** Opening RECORDS PROVIDED block **

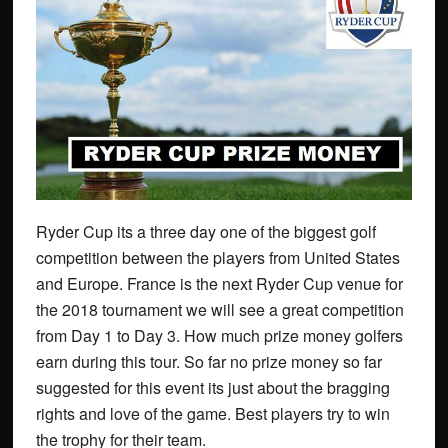
Ryder Cup its a three day one of the biggest golf
competition between the players from United States
and Europe. France is the next Ryder Cup venue for
the 2018 tournament we will see a great competition
from Day 1 to Day 3. How much prize money golfers
earn during this tour. So far no prize money so far
suggested for this event its just about the bragging
rights and love of the game. Best players try to win
the trophy for their team.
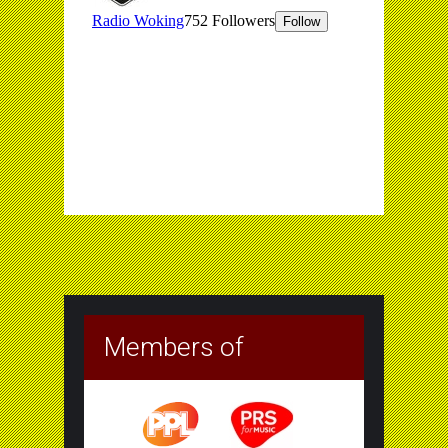
Members of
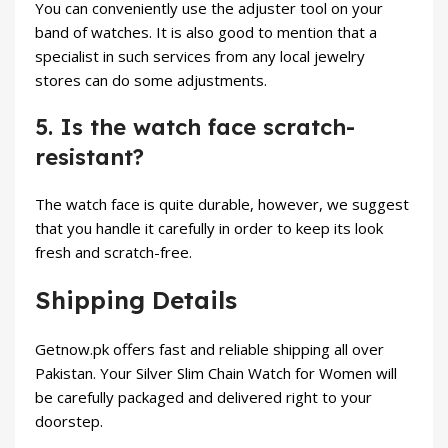
You can conveniently use the adjuster tool on your
band of watches. It is also good to mention that a
specialist in such services from any local jewelry
stores can do some adjustments.
5. Is the watch face scratch-
resistant?
The watch face is quite durable, however, we suggest
that you handle it carefully in order to keep its look
fresh and scratch-free.
Shipping Details
Getnow.pk offers fast and reliable shipping all over
Pakistan. Your Silver Slim Chain Watch for Women will
be carefully packaged and delivered right to your
doorstep.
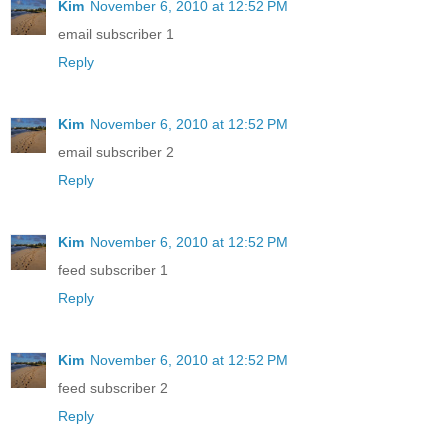
Kim
November 6, 2010 at 12:52 PM
email subscriber 1
Reply
Kim
November 6, 2010 at 12:52 PM
email subscriber 2
Reply
Kim
November 6, 2010 at 12:52 PM
feed subscriber 1
Reply
Kim
November 6, 2010 at 12:52 PM
feed subscriber 2
Reply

** Closing RECORDS PROVIDED block **

● EXERCISE AIM: In the data above, copy every line where the string "that" appears.

● EXERCISE OUTPUT:
band of watches. It is also good to mention that a
that you handle it carefully in order to keep its look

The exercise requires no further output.